I can endorse the Chief's delicious recipe (quoted above) for chicken liver pâté. It's really important to heed his warning about not overcooking the livers when sautéing them in butter. (Yes, butter, folks, this is no time to be health conscious!). Pink in the middle is what you want. The other bit of advice I'd add to that is to pick over the raw livers carefully and cut off any discoloured (yellowish or greenish) bits. These stains are from contamination with bile and while they are not poisonous they will make your pâté very bitter and unpleasant. 

IIRC I used thyme where the Chief uses sage (although sage is fine and would go well with duck livers) and I used a couple of spoonsful of brandy - the posher the brandy the better it will taste but ordinary cooking brandy will still taste good. Again, don't overdo it - you want to taste "something" but not be able to immediately identify it. I used either a scraping of nutmeg or a pinch of mixed spice (can't remember which) in place of the chief's ginger. I'm not implying that the Chief's recipe isn't good.I'm just using my alternatives to point out that you can vary the recipe. I think I adapted my recipe from the one that Jane Grigson adapted from Elizabeth David's recipe.

It's very quick to make unlike the more traditional pâtés and terrines as it doesn't involve scads of ingredients and hours of cooking time and you can experiment and use whatever additions you like. I have used unsalted pistachios stirred in after the pate is cooked but I thought it was gilding the lily a bit .I think you could serve it with onion "marmalade" or cranberry jelly .

About 30 years ago when I was "resting" between supply teaching jobs I ran a small business making pates, terrines and pies and desserts for cafés, pubs and restaurants. I think most of my recipes started out with Jane Grigson and Elizabeth David. Sadly, the notebook that I kept my best recipes in got lost during one of my house moves.


----------



## Kathleen

Hoot said:


> All of that sounds mighty good! I seem to recall that there is a recipe for pate in one of the books  I got around here written by Ms. Child. I reckon I oughta see if I can locate it.
> I am very fond of pate made with turkey livers....however my favorite recipe for poultry livers was given to me by a friend from Rendezvous. It is her grandmother's recipe for chopped liver.

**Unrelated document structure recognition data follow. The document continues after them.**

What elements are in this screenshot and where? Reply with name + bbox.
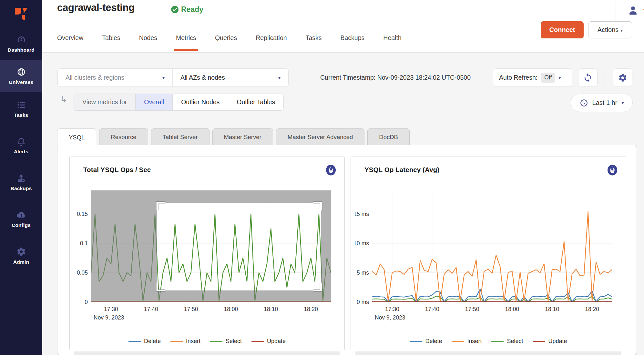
- legend-swatch: [491, 341, 504, 342]
- legend-swatch: [533, 341, 545, 342]
- svg-text:15 ms: 15 ms: [355, 211, 369, 217]
- upload-tray-icon: [16, 173, 26, 183]
- legend-label: Insert: [467, 338, 482, 345]
- sidebar-item-backups[interactable]: Backups: [0, 166, 42, 198]
- svg-text:0 ms: 0 ms: [357, 299, 369, 305]
- tab-queries[interactable]: Queries: [215, 34, 237, 51]
- globe-icon: [16, 67, 26, 77]
- metrics-settings-button[interactable]: [613, 68, 632, 87]
- svg-text:17:40: 17:40: [144, 306, 158, 312]
- tab-backups[interactable]: Backups: [341, 34, 365, 51]
- page-title: cagrawal-testing: [57, 2, 135, 14]
- view-metrics-segmented-control: View metrics for Overall Outlier Nodes O…: [74, 94, 284, 111]
- actions-button[interactable]: Actions▾: [588, 21, 632, 38]
- legend-item-insert[interactable]: Insert: [452, 338, 482, 345]
- gauge-icon: [16, 35, 26, 45]
- svg-text:17:50: 17:50: [465, 306, 479, 312]
- clusters-regions-dropdown[interactable]: All clusters & regions ▾: [58, 69, 173, 86]
- bell-icon: [16, 137, 26, 146]
- next-row-card-edge: [355, 351, 621, 355]
- sidebar-item-label: Dashboard: [8, 47, 35, 53]
- svg-text:18:10: 18:10: [264, 306, 278, 312]
- legend-item-select[interactable]: Select: [491, 338, 523, 345]
- metric-tab-resource[interactable]: Resource: [99, 128, 148, 145]
- user-profile-icon[interactable]: [627, 5, 639, 16]
- svg-text:17:30: 17:30: [385, 306, 399, 312]
- current-timestamp: Current Timestamp: Nov-09-2023 18:24:02 …: [320, 74, 471, 81]
- gear-icon: [16, 247, 26, 257]
- sidebar-item-tasks[interactable]: Tasks: [0, 93, 42, 125]
- legend-label: Select: [226, 338, 242, 345]
- legend-label: Select: [507, 338, 523, 345]
- chart-legend: DeleteInsertSelectUpdate: [351, 338, 626, 345]
- legend-swatch: [210, 341, 222, 342]
- check-circle-icon: [171, 5, 179, 14]
- prometheus-icon[interactable]: [325, 164, 337, 176]
- svg-text:18:20: 18:20: [585, 306, 599, 312]
- svg-text:Nov 9, 2023: Nov 9, 2023: [375, 314, 405, 321]
- tab-tasks[interactable]: Tasks: [306, 34, 322, 51]
- svg-text:17:30: 17:30: [104, 306, 118, 312]
- tab-overview[interactable]: Overview: [57, 34, 83, 51]
- view-option-outlier-tables[interactable]: Outlier Tables: [228, 94, 283, 110]
- time-range-dropdown[interactable]: Last 1 hr ▾: [571, 94, 633, 112]
- svg-text:0.05: 0.05: [77, 269, 88, 276]
- connect-button[interactable]: Connect: [541, 21, 584, 38]
- tab-metrics[interactable]: Metrics: [176, 34, 196, 51]
- chart-title: Total YSQL Ops / Sec: [83, 166, 151, 174]
- metric-tab-tablet-server[interactable]: Tablet Server: [151, 128, 210, 145]
- svg-text:Nov 9, 2023: Nov 9, 2023: [94, 314, 124, 321]
- metric-tab-master-server[interactable]: Master Server: [212, 128, 273, 145]
- sidebar-item-label: Configs: [12, 222, 31, 228]
- time-range-value: Last 1 hr: [592, 99, 618, 107]
- sidebar-item-universes[interactable]: Universes: [0, 60, 42, 92]
- sidebar-item-admin[interactable]: Admin: [0, 240, 42, 272]
- legend-label: Update: [548, 338, 567, 345]
- ysql-ops-chart[interactable]: 00.050.10.1517:3017:4017:5018:0018:1018:…: [74, 187, 339, 326]
- legend-item-delete[interactable]: Delete: [128, 338, 161, 345]
- gear-icon: [618, 73, 627, 82]
- svg-text:10 ms: 10 ms: [355, 240, 369, 247]
- legend-item-insert[interactable]: Insert: [170, 338, 200, 345]
- prometheus-icon[interactable]: [607, 164, 618, 176]
- metric-tab-ysql[interactable]: YSQL: [57, 128, 96, 146]
- sidebar-item-configs[interactable]: Configs: [0, 203, 42, 235]
- branch-arrow-icon: ↳: [60, 94, 67, 105]
- legend-item-delete[interactable]: Delete: [410, 338, 442, 345]
- app-root: Dashboard Universes Tasks Alerts Backups: [0, 0, 644, 355]
- legend-label: Delete: [425, 338, 442, 345]
- legend-item-update[interactable]: Update: [251, 338, 286, 345]
- metric-tab-master-server-advanced[interactable]: Master Server Advanced: [276, 128, 365, 145]
- legend-label: Delete: [144, 338, 161, 345]
- auto-refresh-dropdown[interactable]: Auto Refresh: Off ▾: [493, 68, 572, 87]
- svg-text:5 ms: 5 ms: [357, 269, 369, 276]
- tab-replication[interactable]: Replication: [256, 34, 287, 51]
- chevron-down-icon: ▾: [558, 75, 561, 80]
- sidebar-item-alerts[interactable]: Alerts: [0, 129, 42, 162]
- metric-tab-docdb[interactable]: DocDB: [367, 128, 410, 145]
- refresh-icon: [583, 73, 593, 83]
- sidebar-item-dashboard[interactable]: Dashboard: [0, 28, 42, 60]
- tab-nodes[interactable]: Nodes: [139, 34, 157, 51]
- status-label: Ready: [181, 5, 203, 14]
- yugabyte-logo[interactable]: [0, 3, 42, 25]
- chevron-down-icon: ▾: [621, 100, 624, 106]
- legend-item-update[interactable]: Update: [533, 338, 567, 345]
- actions-button-label: Actions: [598, 26, 619, 33]
- auto-refresh-label: Auto Refresh:: [499, 74, 537, 81]
- chart-card-ysql-op-latency: YSQL Op Latency (Avg) 0 ms5 ms10 ms15 ms…: [351, 157, 626, 350]
- task-list-icon: [16, 100, 26, 110]
- view-option-overall[interactable]: Overall: [136, 94, 173, 110]
- tab-health[interactable]: Health: [383, 34, 401, 51]
- legend-swatch: [251, 341, 264, 342]
- svg-text:0.1: 0.1: [80, 240, 88, 247]
- legend-item-select[interactable]: Select: [210, 338, 242, 345]
- refresh-button[interactable]: [578, 68, 598, 87]
- universe-nav-tabs: Overview Tables Nodes Metrics Queries Re…: [57, 34, 420, 51]
- tab-tables[interactable]: Tables: [102, 34, 120, 51]
- ysql-latency-chart[interactable]: 0 ms5 ms10 ms15 ms17:3017:4017:5018:0018…: [355, 187, 620, 326]
- azs-nodes-dropdown[interactable]: All AZs & nodes ▾: [173, 69, 288, 86]
- sidebar-item-label: Alerts: [14, 149, 28, 155]
- view-option-outlier-nodes[interactable]: Outlier Nodes: [173, 94, 228, 110]
- toolbar-divider: [605, 70, 605, 86]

A dish that, in my opinion, is severely underrated by most folks that I am acquainted with. Truth is that it is nothing fancy but mighty tasty!




How did I miss this???

Hoot, you are going to share that recipe, right?????


----------



## chrismcphee

One of our Christmas staples is our chicken liver pate. It's made very  simply, chopped onion gently fried in butter and then whizzed in the fp  with one hard-boiled egg. The chicken livers are broiled or fried in  (more) butter - depending on how guilty we're feeling that day - with  some salt & pepper, herbs and a small amount of port or brandy. 

It's  important to add the alcohol early so that it cooks through with the  livers. One time I added it late on, and the pate tasted bitter. Then  put the livers into the fp with the onions, and process until you get  your desired consistency. It tastes even better if left overnight to mature.


----------



## cave76

chrismcphee said:


> *One of our Christmas staples is our chicken liver pate*.



Smear that on a bagel and you have the Jewish version.


----------



## chrismcphee

cave76 said:


> Smear that on a bagel and you have the Jewish version.


Indeed, that's exactly what it is. I come from a Jewish/Catholic family, so we would get chicken liver pate on matzos for Christmas, and fish balls on a Friday! Traditions I've passed on to my kids. 

And you could watch all the Catholic families coming back from Mass on Sunday stopping at the Jewish deli to buy their bagels.


----------



## cave76

I *SO* miss a good bagel! I haven't had one since I left St. Louis many years ago!


----------



## taxlady

cave76 said:


> Smear that on a bagel and you have the Jewish version.


With the chicken livers and onions fried in butter?


----------



## cave76

taxlady said:


> *With the chicken livers and onions fried in butter? *



That's how  my Jewish friends cook it. I guess fried in chicken fat would be more 'traditional' or old time.


----------



## Mad Cook

cave76 said:


> That's how my Jewish friends cook it. I guess fried in chicken fat would be more 'traditional' or old time.


And more Kosher/Kasrut, which is what TL was getting at. Meat and dairy shouldn't be mixed. I had a Jewish friend whose _very_ orthodox parents had two of everything in their kitchen including dishwashers to accommodate this rule.


----------



## cave76

Mad Cook said:


> And more Kosher/Kasrut, which is what TL was getting at. Meat and dairy shouldn't be mixed. I had a Jewish friend whose _very_ orthodox parents had two of everything in their kitchen including dishwashers to accommodate this rule.



You're right about that being Kosher. My Jewish friends were not Kosher.


----------